La mente dell’uomo comune è davvero vicina al cuore.
Una mente quieta non significa che non ci saranno affatto pensieri o movimenti mentali, ma che staranno in superficie, e tu sentirai il tuo vero essere dentro di te, separato da essi: osservi, ma non ti lasci trascinare.
La mente subliminale riceve e ricorda tutti quei contatti che deliziano l’anima. La tua anima prova gioia in questo giusto contatto con l’Essenza di ogni esperienza.
Per soddisfare l’essere vitale bisogna offrirgli qualche attività; allo stesso tempo la mente va lentamente resa interessata allo yoga.
Coloro che sono avanzati salgono alla mente che è nella testa — hanno il gioco dei loro movimenti mentali nella stessa testa. Ma tutto ciò è dentro il corpo; l’uomo, per così dire, è chiuso in una scatola, e tutta la sua coscienza è confinata nell’organismo. Questa prigionia deve essere sciolta.

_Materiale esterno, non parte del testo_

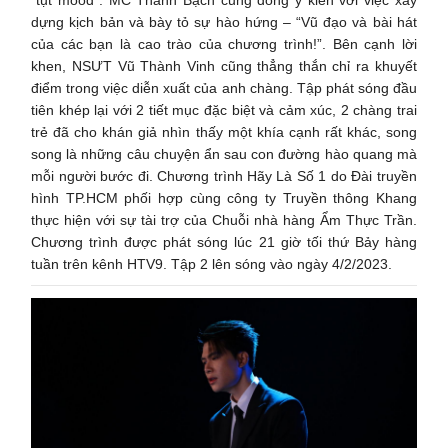
dựng kịch bản và bày tỏ sự hào hứng – “Vũ đạo và bài hát
của các bạn là cao trào của chương trình!”. Bên cạnh lời
khen, NSƯT Vũ Thành Vinh cũng thẳng thắn chỉ ra khuyết
điểm trong việc diễn xuất của anh chàng. Tập phát sóng đầu
tiên khép lại với 2 tiết mục đặc biệt và cảm xúc, 2 chàng trai
trẻ đã cho khán giả nhìn thấy một khía cạnh rất khác, song
song là những câu chuyện ẩn sau con đường hào quang mà
mỗi người bước đi. Chương trình Hãy Là Số 1 do Đài truyền
hình TP.HCM phối hợp cùng công ty Truyền thông Khang
thực hiện với sự tài trợ của Chuỗi nhà hàng Ẩm Thực Trần.
Chương trình được phát sóng lúc 21 giờ tối thứ Bảy hàng
tuần trên kênh HTV9. Tập 2 lên sóng vào ngày 4/2/2023.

Siedi in meditazione! Ma non pensare! Guarda soltanto la tua mente! Vedrai i pensieri arrivare in essa! Prima che possano entrare, gettali via dalla tua mente finché la tua mente sia capace di un silenzio totale.
Non solo una conoscenza più vera, ma anche una potenza maggiore viene a chi, nella quiete e nel silenzio della mente, invece di ribollire in superficie, può scendere nelle proprie profondità e ascoltare.
La coscienza del supremo Purusha rimane al di sopra, ma nella mente può esserci una coscienza del Purusha che chiamano coscienza cosmica—ampia, pervadente, una. Al di fuori di essa continua il gioco della Prakriti.
Durante la sadhana devi quietare la mente e restare sveglio nella coscienza del Purusha, dietro a tutte le tue attività.
La lingua sanscrita, come universalmente riconosciuto da chi è competente a formulare un giudizio, è uno degli strumenti letterari più magnifici, più perfetti, più importanti e meravigliosamente sufficienti sviluppati dalla mente umana.